Diagnosing Lyme disease in a patient with prior seropositivity presents a diagnostic challenge. Serology should be interpreted in the context of a patient's prior probability of a diagnosis. In the case of Lyme disease, an intermediate prior probability can be “promoted” to a more confident diagnosis with a positive two-tier serologic test result (Tugwell et al. 1997). If one does not take past infection into account when evaluating a patient for Lyme disease, one may erroneously diagnose current Lyme disease based on an uninformative laboratory result. By contrast, if one discounts a positive serologic test as past infection, the diagnosis of active Lyme disease may be missed.
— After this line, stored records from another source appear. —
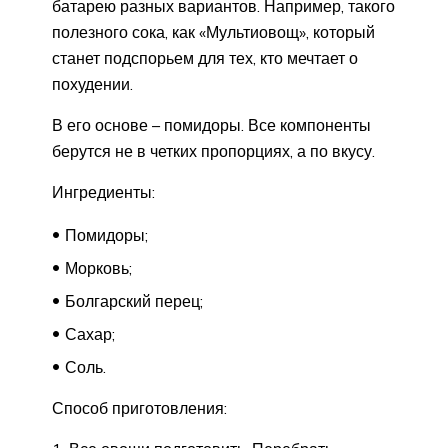
батарею разных вариантов. Например, такого
полезного сока, как «Мультиовощ», который
станет подспорьем для тех, кто мечтает о
похудении.
В его основе – помидоры. Все компоненты
берутся не в четких пропорциях, а по вкусу.
Ингредиенты:
Помидоры;
Морковь;
Болгарский перец;
Сахар;
Соль.
Способ приготовления:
This places a greater diagnostic burden on other sources of information, such as clinical evaluation to avoid both Lyme disease overdiagnosis and delays in making alternative diagnoses.
Our study has several important limitations. First, we obtained the history of Lyme disease from the patients and/or their caregivers and we were unable to confirm the previous diagnosis with either medical record or laboratory review. Although recall bias may have resulted in either under- or over-reporting of prior diagnoses, we utilized the best available clinical information available to the treating team evaluating a symptomatic child. In addition, we were unable to determine the adequacy of antibiotic treatment for the previous Lyme disease. Second, given the challenge for most parents to recall exactly when an event occurred, we collected the time from previous Lyme disease diagnosis in categories that limited our ability to quantify the time-based association between Lyme disease history and current criteria for Lyme disease. Last, as we did not follow children prospectively from the time of initial Lyme disease diagnosis, we cannot determine risk of reinfection.
Conclusions
Two-tier Lyme disease serology suffers from several well-recognized limitations, including the challenges of distinguishing past from current infections. Novel approaches to Lyme disease diagnosis including direct pathogen detection methods are needed to accurately discriminate between these clinical scenarios to avoid both under- and overdiagnosis of Lyme disease.
Footnotes
Acknowledgments
We thank the patients and families who agreed to study participation as well as study staff at each enrolling institution.
Authors' Contributions
P.M.L. and L.E.N. conceived the study and drafted the article. F.B., J.B., A.C.G., M.N.L., D.N., L.E.N., A.B.K., and A.D.T. supervised patient enrollment and data collection at each participating site. All performed critical article review and approved the final article draft. J.A.B. conducted the sample analysis, performed critical article review, and approved the final article draft.
Author Disclosure Statement
Dr. Branda has received research support from Pfizer, Zeus Scientific, bioMerieux, Immunetics, Alere and DiaSorin and has also received consulting fees from Roche Diagnostics, T2 Biosystems and DiaSorin.
Funding Information
This study was supported by the Global Lyme Alliance (Stanford, CT). The funder had no role in study conduct.